◆ **Task goal**: Beginning at the line containing "Rénovation de mairie" in the material below and ending at the line containing "Pavage extérieur (pierre, calcaire,...)", return each line exactly and add nothing.

*** Block opens ***

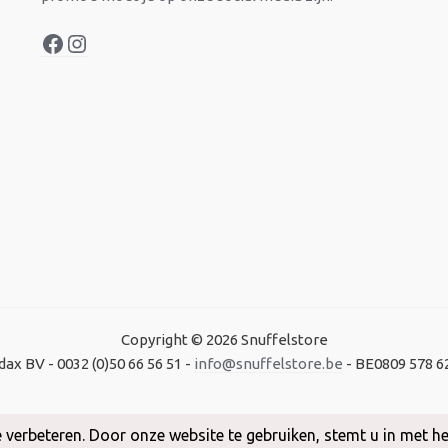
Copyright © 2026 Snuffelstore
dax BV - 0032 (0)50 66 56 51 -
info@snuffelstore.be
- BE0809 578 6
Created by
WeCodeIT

*** Block closes ***
*** Block opens ***

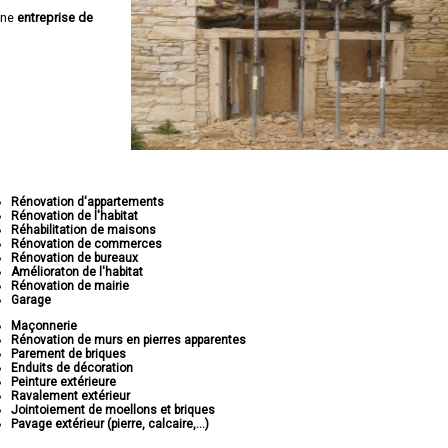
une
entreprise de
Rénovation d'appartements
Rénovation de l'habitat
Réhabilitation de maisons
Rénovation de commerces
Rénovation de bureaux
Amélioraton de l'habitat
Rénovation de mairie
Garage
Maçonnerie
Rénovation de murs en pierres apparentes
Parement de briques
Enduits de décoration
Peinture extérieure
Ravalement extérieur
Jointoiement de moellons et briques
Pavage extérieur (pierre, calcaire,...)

*** Block closes ***

◆ **Response**:
Rénovation de mairie
Garage
Maçonnerie
Rénovation de murs en pierres apparentes
Parement de briques
Enduits de décoration
Peinture extérieure
Ravalement extérieur
Jointoiement de moellons et briques
Pavage extérieur (pierre, calcaire,...)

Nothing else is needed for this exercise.